Conte du canton de Maringues, en Limagne
Dans son grand château tout noir, perché sur un sommet, vivait jadis la comtesse Brayère, avec des domestiques et des gardes. La dame adorait les enfants,... à la broche, au four, en fricassée. Oui, c’était une ogresse. Elle en mangeait tous les jours, si bien que ses soldats n’arrivaient plus à fournir le cuisinier.
Des enfants, on n’en trouvait plus guère dans la contrée, déjà dévorés, ou enfuis avec leur famille. La comtesse se désolait, elle avait toujours faim. Le cuisinier était marié.
Il possédait un fils, un tout-petit, que sa femme cachait avec soin. Hélas, un jour, l’enfant s’échappa, déboula dans le corridor, juste au moment où la comtesse passait. La dame s’exclama, les domestiques attrapèrent l’enfant, qu’ils conduisirent aux cuisines.
- Fils ou pas, déclara la comtesse, je le mangerai ce soir même. Préparez-le à votre guise.
Le cuisinier était blanc comme neige, sa femme pleurait... La dame s’en alla, et l’heure vint où il fallut s’occuper de son repas. Cuisinier ou pas, un père est un père.
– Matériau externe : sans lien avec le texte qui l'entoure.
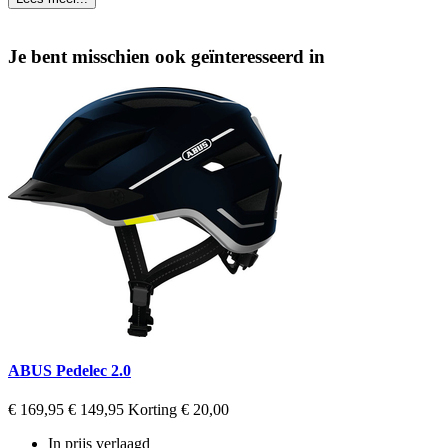
Je bent misschien ook geïnteresseerd in
ABUS Pedelec 2.0
Regular
Prijs
€ 169,95
€ 149,95
Korting € 20,00
price
In prijs verlaagd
Et le père ne put se résoudre à tuer son enfant. À la place, il fit cuire un morceau de veau, si bien préparé, si bien farci, agrémenté d’une sauce si fine, que la comtesse se régala comme jamais.
À la fin du repas, cependant, comme la noble dame félicitait son cuisinier, celui-ci ne put se retenir, il tomba à genoux, avoua sa faute.
D’abord interdite, la dame éclata de rire, peut-être pour cacher une gêne qu’elle éprouvait pour la première fois.
Toujours est-il, d’après ce qu’on dit, qu’elle cessa de manger les enfants, à compter de ce jour, et se dévoua aux pauvres et aux déshérités.
Comme quoi, il ne faut jamais désespérer de rien.